Diplomasi keras BJP juga telah membakar para pendukungnya di kalangan akar rumput. Setelah perselisihan AS-India meledak di media sosial India, beberapa akun sayap kanan menggali informasi tentang jurnalis yang berbasis di Washington yang bertanya kepada Departemen Luar Negeri tentang penangkapan Kejriwal dan mulai mengejeknya sebagai agen yang didukung oleh George Soros dan Ford. Dasar.

Yang lain, seperti influencer media sosial yang berbasis di Gujarat, Raushan Sinha, 35, merayakan kesombongan baru India.

Pada bulan Januari, ia menjadi terkenal di dunia maya dengan menyebut pemerintahan baru Maladewa yang pro-Tiongkok sebagai “pemerintahan boneka,” berseteru dengan para menteri Maladewa mengenai X dan memimpin seruan agar masyarakat India memboikot destinasi liburan populer tersebut.

Pekan ini, Sinha kembali menyemangati pemerintahan Modi. Dalam postingan X kepada 247.000 pengikutnya, Sinha memposting video seorang diplomat AS yang dipanggil dan berkata, “India Baru tidak peduli dengan Anda.” Dia mengumpulkan 6.700 retweet.

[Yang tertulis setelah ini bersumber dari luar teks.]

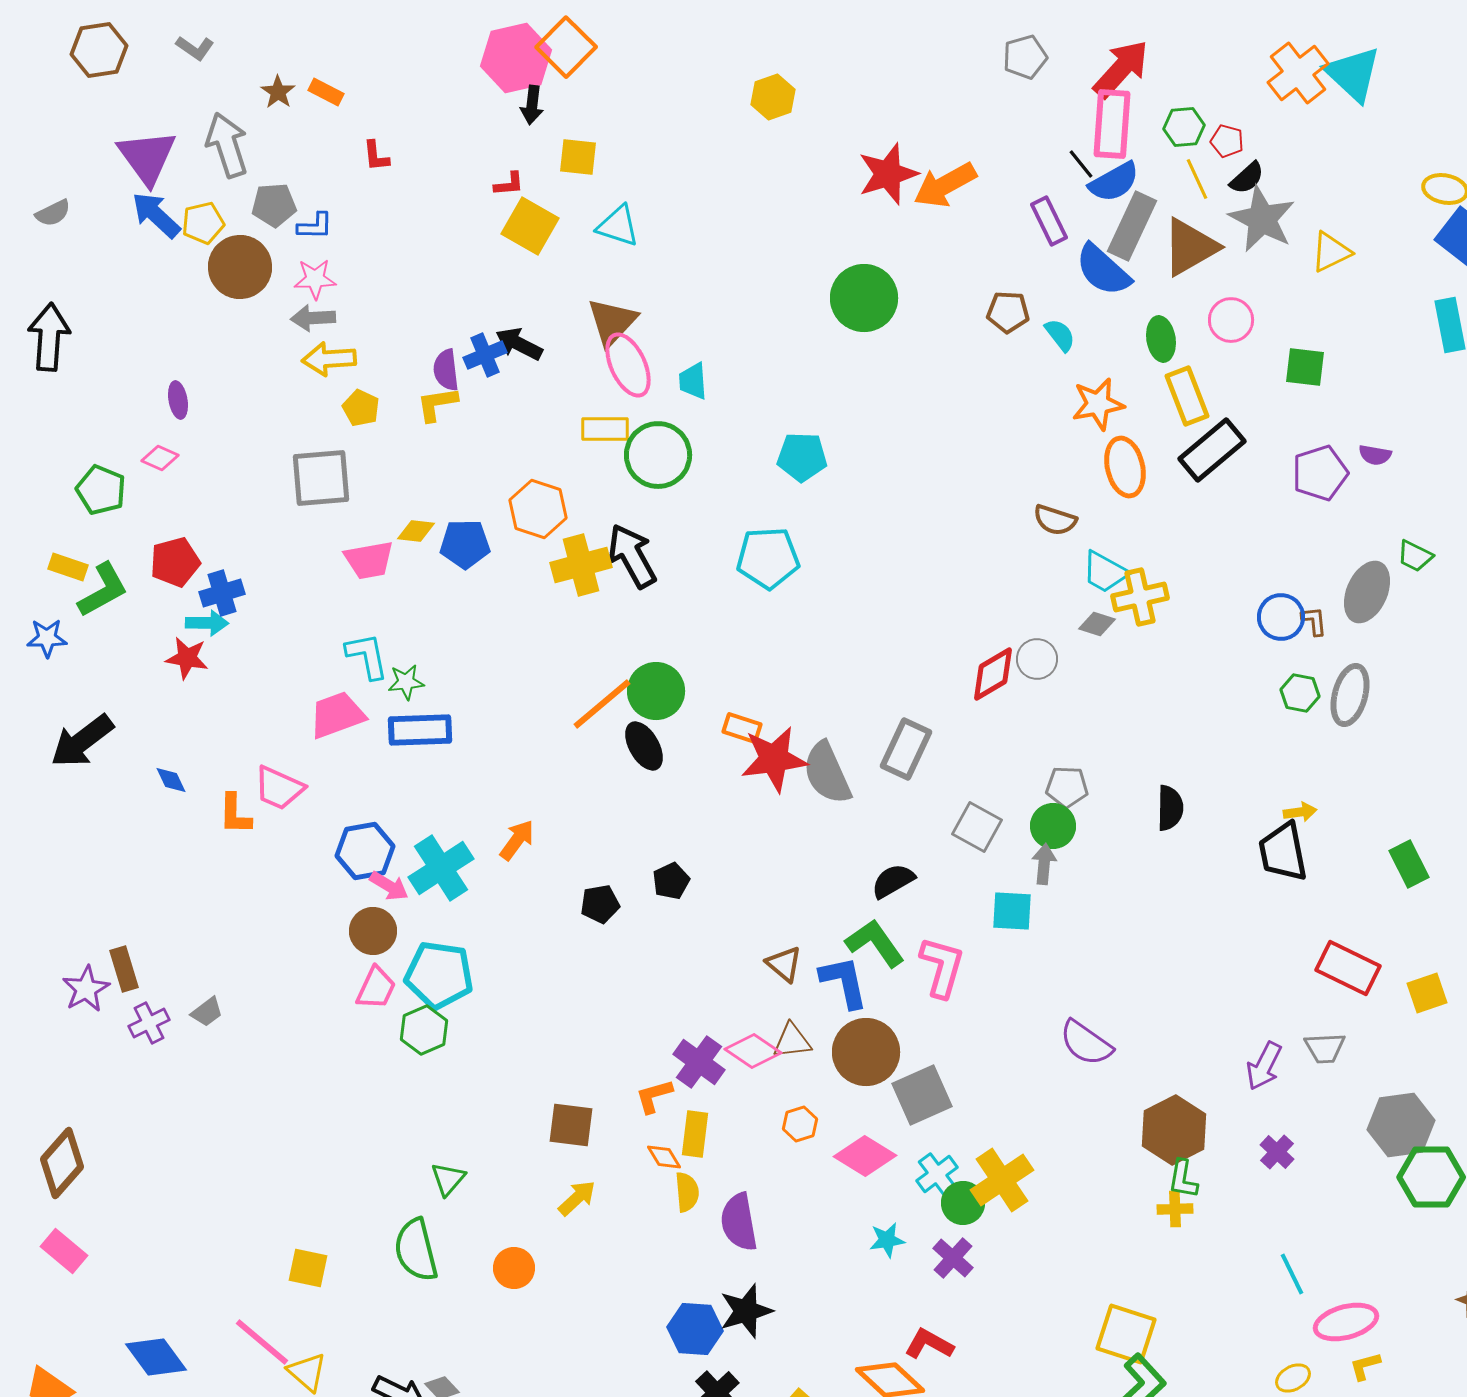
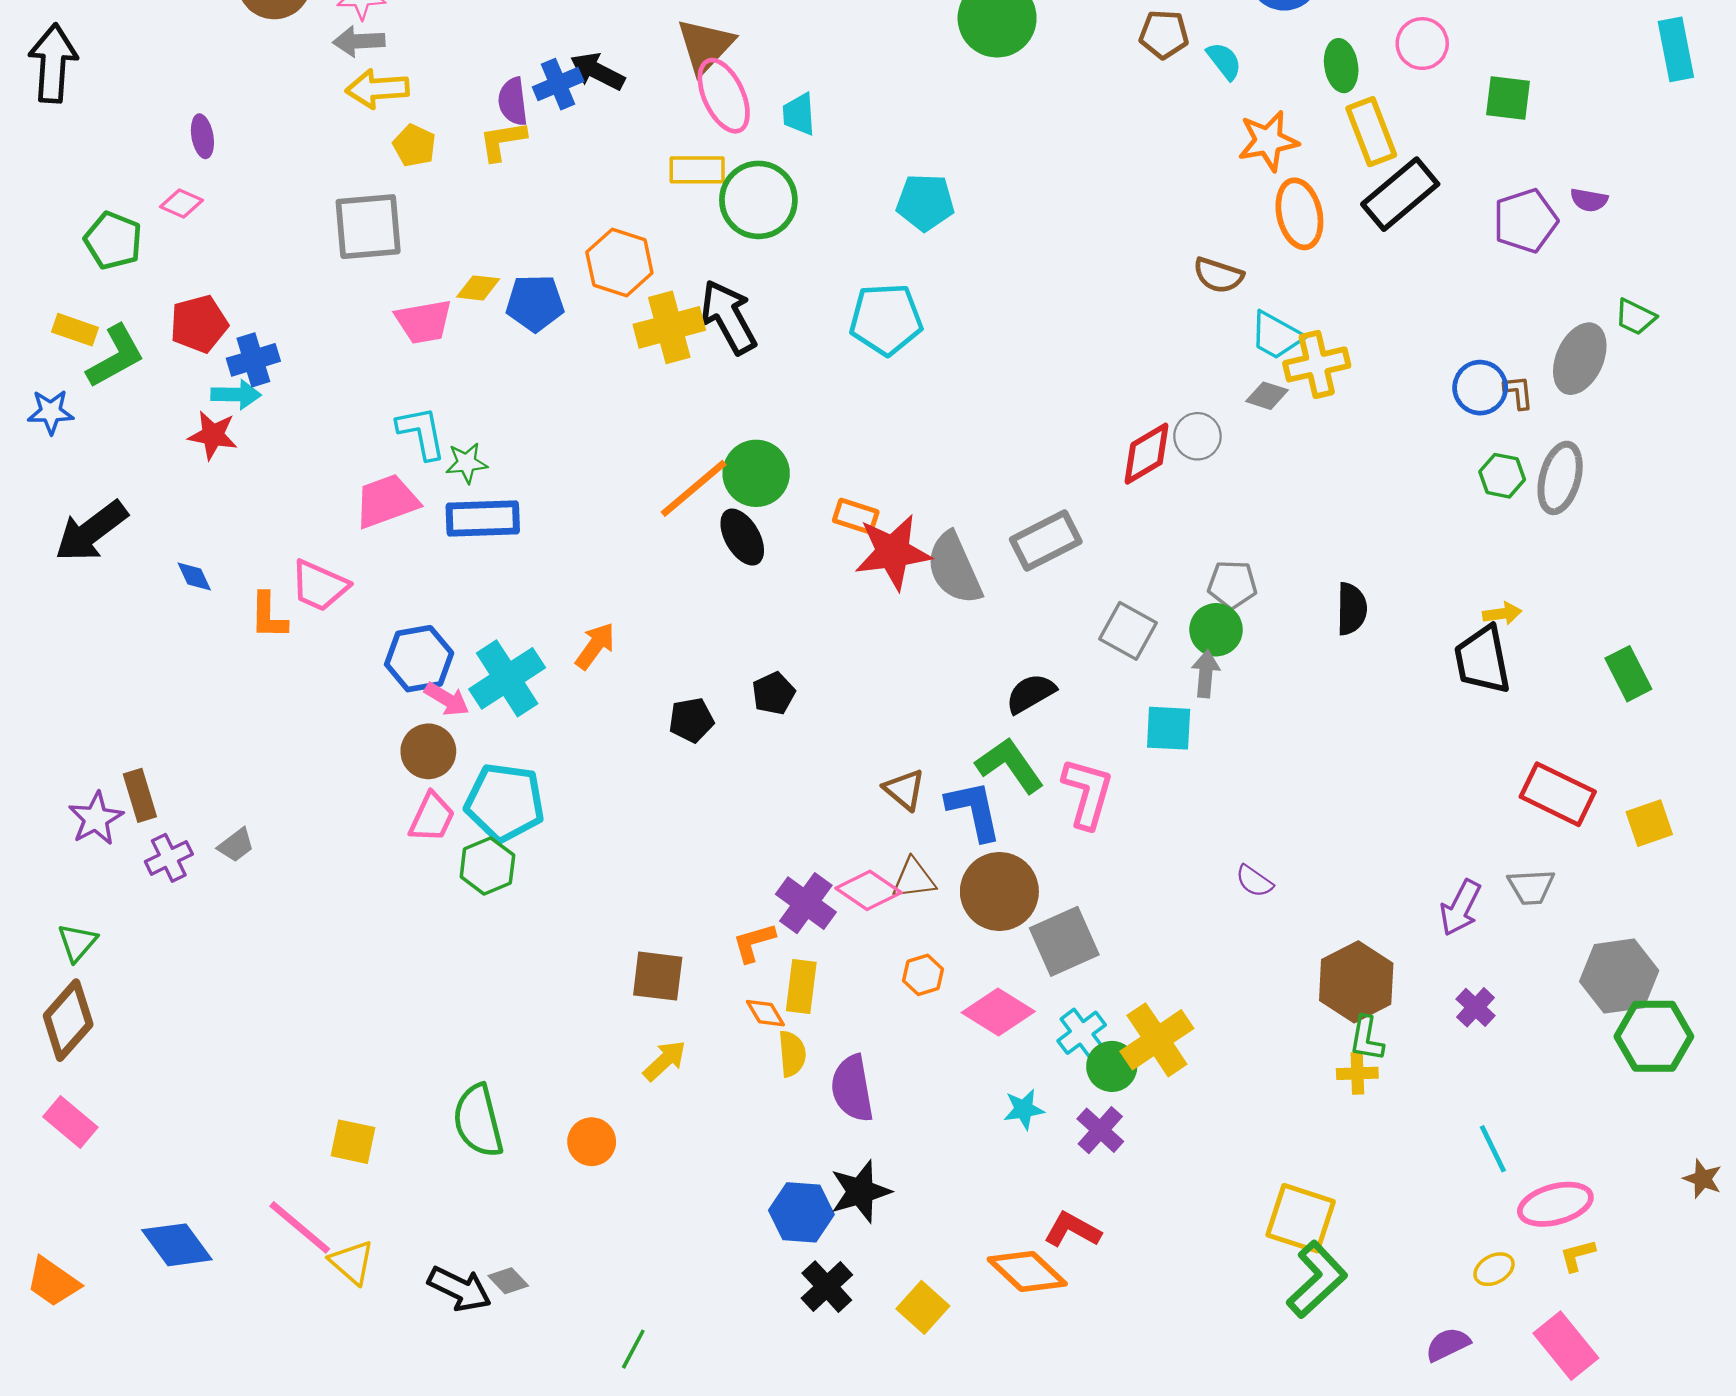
gray rectangle: (906, 749) -> (1046, 541), turned 38
purple semicircle: (1086, 1043) -> (1254, 881), size x0.6
green triangle: (448, 1179) -> (77, 942), moved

Dalam sebuah wawancara telepon, Sinha mengatakan bahwa banyak orang India dari generasinya mendukung Modi justru karena dia membuat mereka percaya diri dan bangga.

“Di bawah pemerintahan Modi dalam 10 tahun terakhir, kami telah melakukan pekerjaan besar, Anda dapat melihat banyak hal membaik, jadi mengapa kita harus menoleransi hal-hal seperti itu?” ujar Sinha. “Kami, India, bukanlah negara kelas tiga. Kami sama pentingnya dengan Anda sekarang. Jadi mulailah memperlakukan kami dengan cara yang sama.”